§ **Assignment**: If a line in the data below holds the word "como", include it in the count. Give only the final number.
########
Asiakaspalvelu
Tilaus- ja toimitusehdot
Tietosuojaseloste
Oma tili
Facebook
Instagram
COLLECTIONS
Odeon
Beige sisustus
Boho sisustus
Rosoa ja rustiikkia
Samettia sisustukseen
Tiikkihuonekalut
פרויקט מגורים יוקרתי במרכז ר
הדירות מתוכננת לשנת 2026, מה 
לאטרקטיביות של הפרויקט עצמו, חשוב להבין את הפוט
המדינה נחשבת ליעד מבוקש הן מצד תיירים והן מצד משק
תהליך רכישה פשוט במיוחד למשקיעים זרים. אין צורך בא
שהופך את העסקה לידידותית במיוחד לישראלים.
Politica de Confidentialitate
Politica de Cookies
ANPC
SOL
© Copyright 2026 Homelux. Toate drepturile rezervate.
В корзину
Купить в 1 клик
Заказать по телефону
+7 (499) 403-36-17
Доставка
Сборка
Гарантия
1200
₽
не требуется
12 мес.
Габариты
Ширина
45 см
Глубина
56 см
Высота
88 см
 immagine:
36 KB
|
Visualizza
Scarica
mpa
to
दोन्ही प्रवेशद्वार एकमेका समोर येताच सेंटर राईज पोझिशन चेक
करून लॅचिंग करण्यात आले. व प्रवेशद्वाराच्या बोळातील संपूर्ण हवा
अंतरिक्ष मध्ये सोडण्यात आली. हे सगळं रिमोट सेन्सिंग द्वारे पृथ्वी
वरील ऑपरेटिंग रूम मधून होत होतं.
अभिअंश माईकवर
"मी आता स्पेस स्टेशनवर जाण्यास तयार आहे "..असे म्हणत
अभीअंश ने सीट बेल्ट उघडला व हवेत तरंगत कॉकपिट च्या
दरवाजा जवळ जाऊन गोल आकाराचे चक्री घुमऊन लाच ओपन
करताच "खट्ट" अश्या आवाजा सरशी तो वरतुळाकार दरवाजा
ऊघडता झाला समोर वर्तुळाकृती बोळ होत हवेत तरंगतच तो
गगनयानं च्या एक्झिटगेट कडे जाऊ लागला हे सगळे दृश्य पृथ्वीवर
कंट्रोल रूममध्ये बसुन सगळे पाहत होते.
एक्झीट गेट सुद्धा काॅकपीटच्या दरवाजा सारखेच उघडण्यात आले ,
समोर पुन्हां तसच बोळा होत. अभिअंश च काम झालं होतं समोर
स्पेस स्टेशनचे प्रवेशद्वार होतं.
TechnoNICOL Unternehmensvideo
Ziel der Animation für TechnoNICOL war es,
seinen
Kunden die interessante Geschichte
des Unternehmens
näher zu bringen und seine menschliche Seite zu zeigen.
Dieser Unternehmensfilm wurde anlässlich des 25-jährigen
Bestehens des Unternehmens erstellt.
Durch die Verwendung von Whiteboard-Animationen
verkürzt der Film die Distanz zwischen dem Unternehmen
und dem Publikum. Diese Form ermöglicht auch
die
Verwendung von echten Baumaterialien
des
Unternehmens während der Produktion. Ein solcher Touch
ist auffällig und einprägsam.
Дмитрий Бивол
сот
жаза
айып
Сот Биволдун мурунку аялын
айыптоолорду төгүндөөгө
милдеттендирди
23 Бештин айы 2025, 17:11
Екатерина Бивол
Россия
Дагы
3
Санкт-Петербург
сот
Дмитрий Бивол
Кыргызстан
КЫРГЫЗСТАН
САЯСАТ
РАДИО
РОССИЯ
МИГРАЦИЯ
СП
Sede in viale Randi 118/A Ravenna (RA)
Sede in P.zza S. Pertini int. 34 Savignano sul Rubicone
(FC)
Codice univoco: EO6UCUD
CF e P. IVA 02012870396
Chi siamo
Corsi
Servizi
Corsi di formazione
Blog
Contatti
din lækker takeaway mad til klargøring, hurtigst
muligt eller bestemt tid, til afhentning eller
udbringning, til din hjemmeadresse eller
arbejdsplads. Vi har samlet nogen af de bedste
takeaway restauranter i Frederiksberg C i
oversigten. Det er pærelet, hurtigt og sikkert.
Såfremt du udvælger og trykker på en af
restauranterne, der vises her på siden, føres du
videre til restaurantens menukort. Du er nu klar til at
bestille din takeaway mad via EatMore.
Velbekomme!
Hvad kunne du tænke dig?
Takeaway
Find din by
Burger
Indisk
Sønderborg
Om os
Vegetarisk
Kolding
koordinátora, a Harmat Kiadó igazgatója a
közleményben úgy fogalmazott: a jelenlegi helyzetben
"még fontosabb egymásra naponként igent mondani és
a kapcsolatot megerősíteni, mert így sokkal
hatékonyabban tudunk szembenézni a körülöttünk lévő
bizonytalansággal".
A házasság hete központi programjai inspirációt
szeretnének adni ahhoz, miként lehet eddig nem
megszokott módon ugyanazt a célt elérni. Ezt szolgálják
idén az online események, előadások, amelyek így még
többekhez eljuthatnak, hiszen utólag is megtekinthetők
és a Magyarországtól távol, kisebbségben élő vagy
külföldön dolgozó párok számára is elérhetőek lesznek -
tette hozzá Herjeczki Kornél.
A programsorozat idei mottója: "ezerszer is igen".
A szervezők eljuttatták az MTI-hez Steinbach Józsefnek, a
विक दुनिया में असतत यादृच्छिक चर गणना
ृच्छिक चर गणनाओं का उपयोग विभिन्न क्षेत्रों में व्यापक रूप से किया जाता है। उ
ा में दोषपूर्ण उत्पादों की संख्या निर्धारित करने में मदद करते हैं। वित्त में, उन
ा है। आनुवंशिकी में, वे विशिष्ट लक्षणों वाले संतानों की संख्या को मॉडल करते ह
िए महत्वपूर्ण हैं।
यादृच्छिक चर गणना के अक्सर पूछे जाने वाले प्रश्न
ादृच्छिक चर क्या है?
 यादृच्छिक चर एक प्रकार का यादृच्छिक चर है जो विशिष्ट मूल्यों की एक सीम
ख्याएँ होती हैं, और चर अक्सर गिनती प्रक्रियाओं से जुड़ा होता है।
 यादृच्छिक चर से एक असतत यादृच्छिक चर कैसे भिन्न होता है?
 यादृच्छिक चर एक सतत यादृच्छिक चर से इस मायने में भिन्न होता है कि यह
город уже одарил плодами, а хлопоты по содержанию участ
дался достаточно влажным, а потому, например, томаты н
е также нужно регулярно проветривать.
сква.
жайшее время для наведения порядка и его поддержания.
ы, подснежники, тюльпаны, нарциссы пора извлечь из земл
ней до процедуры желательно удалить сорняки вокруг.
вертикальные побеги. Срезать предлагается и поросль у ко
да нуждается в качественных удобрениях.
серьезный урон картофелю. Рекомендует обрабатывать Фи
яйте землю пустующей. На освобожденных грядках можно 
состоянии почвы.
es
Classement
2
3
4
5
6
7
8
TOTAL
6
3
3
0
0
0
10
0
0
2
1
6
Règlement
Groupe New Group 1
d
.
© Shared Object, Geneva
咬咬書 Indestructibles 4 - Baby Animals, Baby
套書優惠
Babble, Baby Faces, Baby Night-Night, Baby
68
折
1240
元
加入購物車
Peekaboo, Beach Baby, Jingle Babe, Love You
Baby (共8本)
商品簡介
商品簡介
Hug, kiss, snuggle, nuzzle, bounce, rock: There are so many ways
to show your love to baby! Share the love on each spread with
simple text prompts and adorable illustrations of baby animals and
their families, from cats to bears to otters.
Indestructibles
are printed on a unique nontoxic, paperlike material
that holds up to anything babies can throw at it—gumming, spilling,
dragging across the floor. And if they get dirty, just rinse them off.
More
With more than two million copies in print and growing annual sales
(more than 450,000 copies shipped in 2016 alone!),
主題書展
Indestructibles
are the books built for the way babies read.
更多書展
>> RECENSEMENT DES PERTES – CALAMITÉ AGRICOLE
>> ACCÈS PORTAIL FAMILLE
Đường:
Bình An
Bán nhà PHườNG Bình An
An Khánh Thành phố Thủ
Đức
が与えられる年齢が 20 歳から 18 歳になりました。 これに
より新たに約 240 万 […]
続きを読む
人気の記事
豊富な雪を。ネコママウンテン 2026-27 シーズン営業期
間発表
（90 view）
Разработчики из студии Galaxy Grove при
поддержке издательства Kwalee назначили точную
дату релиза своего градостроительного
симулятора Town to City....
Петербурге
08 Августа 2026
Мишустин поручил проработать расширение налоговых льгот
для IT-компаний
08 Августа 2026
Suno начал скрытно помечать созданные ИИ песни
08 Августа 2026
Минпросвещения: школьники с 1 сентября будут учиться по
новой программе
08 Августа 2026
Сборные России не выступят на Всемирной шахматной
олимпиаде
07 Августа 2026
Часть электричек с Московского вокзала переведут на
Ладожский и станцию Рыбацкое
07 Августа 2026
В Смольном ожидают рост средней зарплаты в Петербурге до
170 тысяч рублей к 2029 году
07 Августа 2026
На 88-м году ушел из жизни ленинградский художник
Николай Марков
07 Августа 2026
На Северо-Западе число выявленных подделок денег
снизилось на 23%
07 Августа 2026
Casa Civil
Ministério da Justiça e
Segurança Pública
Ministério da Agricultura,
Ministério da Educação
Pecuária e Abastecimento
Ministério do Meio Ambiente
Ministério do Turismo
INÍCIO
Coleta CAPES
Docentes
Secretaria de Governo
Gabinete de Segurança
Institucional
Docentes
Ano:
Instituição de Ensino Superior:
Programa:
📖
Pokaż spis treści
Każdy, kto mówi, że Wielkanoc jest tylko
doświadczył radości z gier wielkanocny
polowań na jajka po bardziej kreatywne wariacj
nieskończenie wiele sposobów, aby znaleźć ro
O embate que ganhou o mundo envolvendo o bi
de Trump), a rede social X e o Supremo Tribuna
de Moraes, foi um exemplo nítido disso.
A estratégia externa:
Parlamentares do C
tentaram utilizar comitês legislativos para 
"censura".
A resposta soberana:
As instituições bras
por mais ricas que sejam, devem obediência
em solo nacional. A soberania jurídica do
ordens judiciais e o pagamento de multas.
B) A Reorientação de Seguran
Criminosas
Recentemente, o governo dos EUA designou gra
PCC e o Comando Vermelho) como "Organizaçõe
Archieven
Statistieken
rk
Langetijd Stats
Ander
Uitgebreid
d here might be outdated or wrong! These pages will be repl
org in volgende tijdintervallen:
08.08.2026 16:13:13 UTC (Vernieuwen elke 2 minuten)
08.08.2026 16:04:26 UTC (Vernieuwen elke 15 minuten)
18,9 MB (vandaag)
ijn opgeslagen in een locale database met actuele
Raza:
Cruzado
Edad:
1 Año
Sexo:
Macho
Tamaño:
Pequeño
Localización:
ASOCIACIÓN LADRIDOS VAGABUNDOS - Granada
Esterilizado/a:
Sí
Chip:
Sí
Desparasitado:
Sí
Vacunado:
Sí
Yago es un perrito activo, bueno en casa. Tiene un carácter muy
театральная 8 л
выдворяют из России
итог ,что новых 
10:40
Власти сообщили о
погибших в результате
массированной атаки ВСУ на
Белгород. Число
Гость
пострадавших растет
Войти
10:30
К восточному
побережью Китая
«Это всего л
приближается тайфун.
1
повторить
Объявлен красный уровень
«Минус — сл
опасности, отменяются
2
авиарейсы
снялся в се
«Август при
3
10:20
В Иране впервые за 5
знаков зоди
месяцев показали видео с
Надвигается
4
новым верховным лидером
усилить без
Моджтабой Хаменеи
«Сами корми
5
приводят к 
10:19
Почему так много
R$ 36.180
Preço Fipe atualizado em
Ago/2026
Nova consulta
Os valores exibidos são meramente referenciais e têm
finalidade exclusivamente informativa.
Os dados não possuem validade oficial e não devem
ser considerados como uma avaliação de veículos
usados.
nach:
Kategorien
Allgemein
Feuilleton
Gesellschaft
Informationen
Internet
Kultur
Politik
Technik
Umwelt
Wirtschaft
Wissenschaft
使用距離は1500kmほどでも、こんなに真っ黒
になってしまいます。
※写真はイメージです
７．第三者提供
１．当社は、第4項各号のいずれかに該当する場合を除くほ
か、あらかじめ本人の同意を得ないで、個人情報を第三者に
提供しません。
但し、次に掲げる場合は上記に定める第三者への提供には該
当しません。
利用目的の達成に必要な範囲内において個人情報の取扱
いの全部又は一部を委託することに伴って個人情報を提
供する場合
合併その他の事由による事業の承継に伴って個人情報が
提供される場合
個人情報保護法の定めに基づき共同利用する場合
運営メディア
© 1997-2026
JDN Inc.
########
§ **Response**: 2